A partir de 2014, a tabela anual usada para calcular o Imposto de Renda na fonte sobre a participação dos trabalhadores nos lucros ou resultados das empresas (PLR) será corrigida pelo mesmo percentual de reajuste da tabela mensal incidente sobre os rendimentos das pessoas físicas.

Como a tabela mensal será corrigida em 4,5% em 1º de janeiro de 2014, esse mesmo percentual será aplicado à tabela anual. Assim, o limite atual de isenção da PLR, que é de R$ 6.000 neste ano, subirá para R$ 6.270 no próximo ano. A tabela para 2014 será a seguinte:

Até 6.270,00, alíquota “0” (sem parcelas a deduzir)
De 6.270,01 a 9.405,00, alíquota 7,5 – parcela a deduzir: R$ 470,25
De 9.405,01 a 12.540,00, alíquota 15 – parcela a deduzir: R$ 1.175,62
De 12.540,01 a 15.675,00, alíquota 22,5 – parcela a deduzir: R$ 2.116,12
Mais de 15.675,00, alíquota 27,5 – parcela a deduzir: R$ 2.899,87

A correção foi autorizada pela Lei nº 12.832, de 20 de junho, que traz as regras sobre a participação dos trabalhadores nos lucros ou resultados das empresas.
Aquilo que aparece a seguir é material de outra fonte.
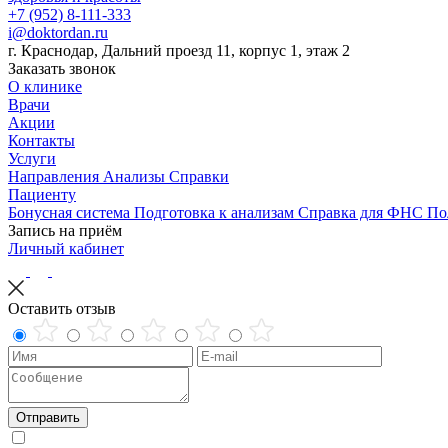
+7 (952) 8-111-333
i@doktordan.ru
г. Краснодар, Дальний проезд 11, корпус 1, этаж 2
Заказать звонок
О клинике
Врачи
Акции
Контакты
Услуги
Направления
Анализы
Справки
Пациенту
Бонусная система
Подготовка к анализам
Справка для ФНС
По
Запись на приём
Личный кабинет
Оставить отзыв
Отправить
Se o governo mantiver a correção de 4,5% para os próximos anos (isso ainda dependerá de aprovação pelo Congresso), em 2015 a isenção passará para R$ 6.552,15.

Segundo a lei, a PLR está sujeita à tributação do IR exclusivamente na fonte, em separado dos demais rendimentos recebidos no mês pelo trabalhador. A tributação é feita pela tabela anual, e não integrará a base de cálculo na declaração do IR.

A lei permite a dedução, da base de cálculo da PLR, das despesas com pensão alimentícia se houver decisão judicial, acordo homologado judicialmente ou separação consensual com escritura pública prevendo pagamentos sobre valores dessa natureza.

A lei também estabelece a formação de comissão paritária entre patrões e empregados para decidir sobre questões relacionadas à participação nos lucros. A empresa terá de prestar informações aos representantes dos trabalhadores para justificar as negociações. Do acordo devem constar programas de metas, índices de produtividade, qualidade ou lucratividade da empresa.